One of the companies that could benefit from the lithium trend is Atlas Lithium Corporation, based in Belo Horizonte, Brazil. The Company focuses on mining lithium and other battery metals and has the largest portfolio of hard rock lithium minerals in Brazil. The company plans to produce 150,000 tons of lithium per year. To advance its plans, drilling activities and support future production, the Company has secured major investments.

“Atlas Lithium’s Minas Gerais project comprises 57 mineral rights covering 58,774 hectares. In our view, this massive land package offers great potential for lithium exploration in the short and longer term. In short, when analyzing Atlas’ land holdings, the company’s Das Neves project continues to stand out as an emerging high-grade lithium deposit with strong development potential,” Yahoo Finance quotes Heiko Ihle of HC Wainwright. “Although Das Neves does not currently have a published mineral resource estimate, we believe drilling to date has returned significant economic grades of lithium in strong intercepts. In turn, we see significant re-evaluation potential through the release of an initial resource estimate in 3Q23, with a further Risk reduction is expected through a preliminary economic assessment (PEA) after the resource estimate,” Ihle continued.

Atlas Lithium shares currently cost $25.65 on the NASDAQ (as of closing price on September 13, 2023). With a buy recommendation from Ihle and a price target of $56, the share has growth potential of more than 100 percent from its current level, according to dme analysts.

Sigma Lithium share with buy recommendation

The Canadian Sigma Lithium Corporation, which is also based in São Paulo, is also likely to benefit from the ongoing trend around “white gold”. The company is “committed to powering the next generation of electric vehicles.” At the beginning of the year, rumors emerged that Tesla was thinking about taking over Sigma Lithium. The company has also attracted the attention of other potential suitors. Experts expect that Sigma Lithium will soon comment on its M&A plans.

By the end of the year, the company plans to have produced 130,000 tons of triple zero green lithium in chemical grade, according to Yahoo Finance. The first delivery took place at the end of July, consisting of 15,000 tons of Triple Zero Green Lithium and 16,500 tons of green by-products, for which Sigma Lithium received an advance payment of $31.8 million in the second quarter. A second shipment of 15,000 tons is waiting to depart from the port of Vitória.

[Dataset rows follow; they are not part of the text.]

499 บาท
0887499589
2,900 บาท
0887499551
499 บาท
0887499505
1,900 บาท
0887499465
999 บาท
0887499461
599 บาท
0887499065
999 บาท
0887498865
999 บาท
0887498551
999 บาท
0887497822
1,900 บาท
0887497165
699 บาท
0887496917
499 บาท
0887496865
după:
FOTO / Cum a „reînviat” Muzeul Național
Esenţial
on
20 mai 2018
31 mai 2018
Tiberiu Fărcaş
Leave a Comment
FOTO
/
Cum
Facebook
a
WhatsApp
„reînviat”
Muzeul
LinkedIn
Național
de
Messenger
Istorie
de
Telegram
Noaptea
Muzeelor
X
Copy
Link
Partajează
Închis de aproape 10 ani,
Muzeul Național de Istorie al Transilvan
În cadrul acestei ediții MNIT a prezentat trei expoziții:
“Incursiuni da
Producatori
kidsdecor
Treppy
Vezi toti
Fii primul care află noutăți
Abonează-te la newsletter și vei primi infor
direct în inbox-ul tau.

“Firstly, SGML expects 33,000 tonnes of Spod concentrate to be delivered by the end of September – 15,000 tonnes (in total the second shipment from the mine) will be dispatched shortly and the next 18,000 tonnes by the end of the month (plus further tailings will be delivered) . Second, a resource update including Phase 4 and Phase 5 areas is expected in the coming days. Third, the Phase 2/3 feasibility study is expected in the next two months. Fourth, potentially more commercial agreements and/or product trials/ Partnerships (we wouldn’t be surprised if there are some agreements with OEMs, perhaps in Europe). Fifth, we expect there could be an update on mergers and acquisitions sooner or later,” Yahoo Finance quotes Joel Jackson of BMO Capital Markets . “It continues to appear to us that management is willing to sell. We believe a process is underway, although potential buyers may need to see a little more to meet management’s pricing guidance, i.e. operating cost profile, quality the varieties, the possibility of dry storage, etc.

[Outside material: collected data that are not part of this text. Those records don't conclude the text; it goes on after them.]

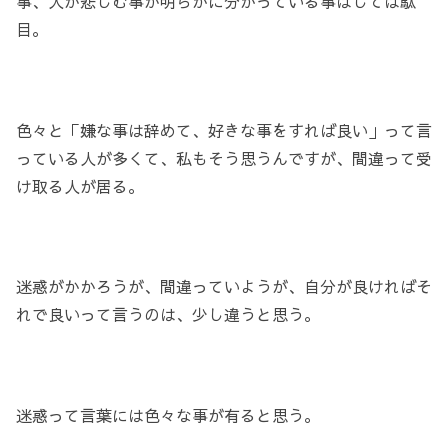
事、人が悲しむ事が明らかに分かっている事はしては駄
目。
色々と「嫌な事は辞めて、好きな事をすれば良い」って言
っている人が多くて、私もそう思うんですが、間違って受
け取る人が居る。
迷惑がかかろうが、間違っていようが、自分が良ければそ
れで良いって言うのは、少し違うと思う。
迷惑って言葉には色々な事が有ると思う。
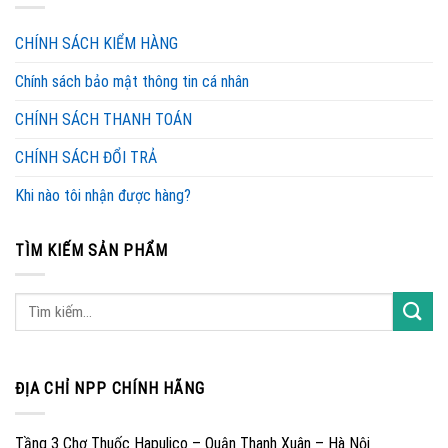
CHÍNH SÁCH KIỂM HÀNG
Chính sách bảo mật thông tin cá nhân
CHÍNH SÁCH THANH TOÁN
CHÍNH SÁCH ĐỔI TRẢ
Khi nào tôi nhận được hàng?
TÌM KIẾM SẢN PHẨM
ĐỊA CHỈ NPP CHÍNH HÃNG
Tầng 3 Chợ Thuốc Hapulico – Quận Thanh Xuân – Hà Nội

While the stock currently costs $36.54 on the NASDAQ, Jackson rates the stock “outperform” with a price target of $48. According to the expert, the Sigma Lithium share has an upside potential of around 31.3 percent (as of the closing price on September 13, 2023).

Experts confident

In general, experts are confident about the industry and share a positive outlook for lithium stocks. The demand for the “white gold” continues to grow. According to the experts, the companies have the potential to record significant growth in the coming years.